(Saved entries)

---*---

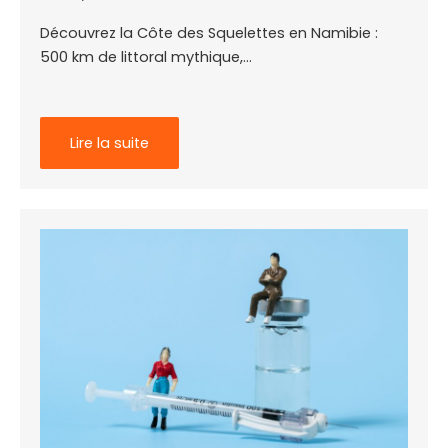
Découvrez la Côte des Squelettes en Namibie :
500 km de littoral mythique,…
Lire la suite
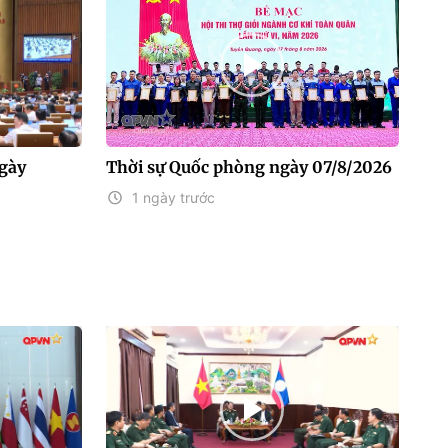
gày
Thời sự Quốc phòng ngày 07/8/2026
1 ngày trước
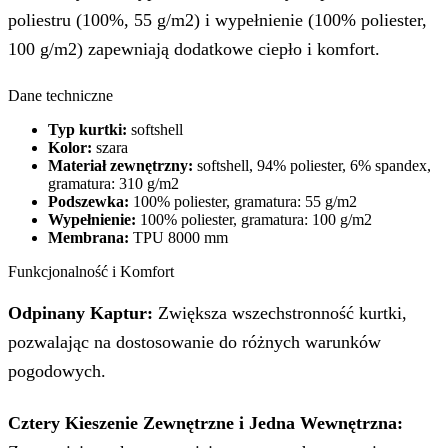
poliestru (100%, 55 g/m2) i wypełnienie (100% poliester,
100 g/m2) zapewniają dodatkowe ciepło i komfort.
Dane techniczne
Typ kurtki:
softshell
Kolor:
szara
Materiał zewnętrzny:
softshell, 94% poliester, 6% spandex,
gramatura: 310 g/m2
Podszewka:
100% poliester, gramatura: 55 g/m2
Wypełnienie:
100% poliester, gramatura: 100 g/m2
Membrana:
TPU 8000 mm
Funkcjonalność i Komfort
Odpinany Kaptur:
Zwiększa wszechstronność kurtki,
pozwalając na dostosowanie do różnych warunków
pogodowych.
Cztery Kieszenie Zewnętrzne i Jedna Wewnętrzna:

---*---

**Exercise**
Please print the data above once more, exactly as it appears, with no pictures.

**Output of the exercise**
Découvrez la Côte des Squelettes en Namibie :
500 km de littoral mythique,…
Lire la suite
gày
Thời sự Quốc phòng ngày 07/8/2026
1 ngày trước
poliestru (100%, 55 g/m2) i wypełnienie (100% poliester,
100 g/m2) zapewniają dodatkowe ciepło i komfort.
Dane techniczne
Typ kurtki:
softshell
Kolor:
szara
Materiał zewnętrzny:
softshell, 94% poliester, 6% spandex,
gramatura: 310 g/m2
Podszewka:
100% poliester, gramatura: 55 g/m2
Wypełnienie:
100% poliester, gramatura: 100 g/m2
Membrana:
TPU 8000 mm
Funkcjonalność i Komfort
Odpinany Kaptur:
Zwiększa wszechstronność kurtki,
pozwalając na dostosowanie do różnych warunków
pogodowych.
Cztery Kieszenie Zewnętrzne i Jedna Wewnętrzna:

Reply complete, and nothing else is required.